Saved data entries —
++++++++++++++++++++

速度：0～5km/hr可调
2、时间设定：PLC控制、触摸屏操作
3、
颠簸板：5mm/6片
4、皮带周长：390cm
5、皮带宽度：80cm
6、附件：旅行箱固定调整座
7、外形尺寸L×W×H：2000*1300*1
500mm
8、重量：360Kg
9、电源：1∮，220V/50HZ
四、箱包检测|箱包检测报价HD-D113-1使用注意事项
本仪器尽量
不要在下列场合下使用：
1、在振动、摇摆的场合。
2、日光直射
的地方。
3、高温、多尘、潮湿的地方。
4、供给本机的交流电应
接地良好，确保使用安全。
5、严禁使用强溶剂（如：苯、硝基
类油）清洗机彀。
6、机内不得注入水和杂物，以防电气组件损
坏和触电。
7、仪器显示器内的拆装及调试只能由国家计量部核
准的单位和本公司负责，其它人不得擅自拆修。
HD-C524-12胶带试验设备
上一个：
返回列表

++++++++++++++++++++

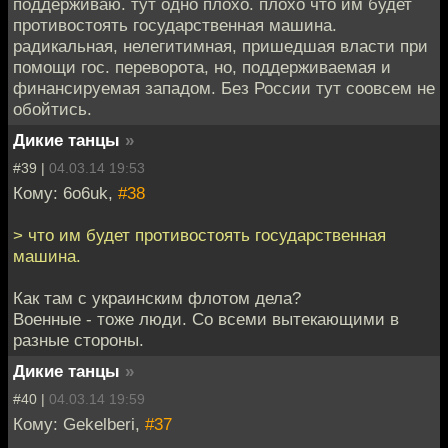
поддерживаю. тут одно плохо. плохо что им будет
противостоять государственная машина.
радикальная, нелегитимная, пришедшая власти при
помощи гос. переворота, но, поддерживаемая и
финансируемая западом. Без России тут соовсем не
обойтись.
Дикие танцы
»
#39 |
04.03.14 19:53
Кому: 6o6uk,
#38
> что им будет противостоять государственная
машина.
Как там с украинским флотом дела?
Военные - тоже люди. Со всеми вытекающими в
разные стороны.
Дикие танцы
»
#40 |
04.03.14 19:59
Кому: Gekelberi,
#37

++++++++++++++++++++

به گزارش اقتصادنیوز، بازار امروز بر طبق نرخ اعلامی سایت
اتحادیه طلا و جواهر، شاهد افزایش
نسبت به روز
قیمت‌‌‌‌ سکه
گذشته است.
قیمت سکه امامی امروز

++++++++++++++++++++

What the task requires — Take the stretch of lines above from the one containing "速度：0～5km/hr可调" through the one containing "准的单位和本公司负责，其它人不得擅自拆修。" and repeat it exactly, adding no other line.

The answer —
速度：0～5km/hr可调
2、时间设定：PLC控制、触摸屏操作
3、
颠簸板：5mm/6片
4、皮带周长：390cm
5、皮带宽度：80cm
6、附件：旅行箱固定调整座
7、外形尺寸L×W×H：2000*1300*1
500mm
8、重量：360Kg
9、电源：1∮，220V/50HZ
四、箱包检测|箱包检测报价HD-D113-1使用注意事项
本仪器尽量
不要在下列场合下使用：
1、在振动、摇摆的场合。
2、日光直射
的地方。
3、高温、多尘、潮湿的地方。
4、供给本机的交流电应
接地良好，确保使用安全。
5、严禁使用强溶剂（如：苯、硝基
类油）清洗机彀。
6、机内不得注入水和杂物，以防电气组件损
坏和触电。
7、仪器显示器内的拆装及调试只能由国家计量部核
准的单位和本公司负责，其它人不得擅自拆修。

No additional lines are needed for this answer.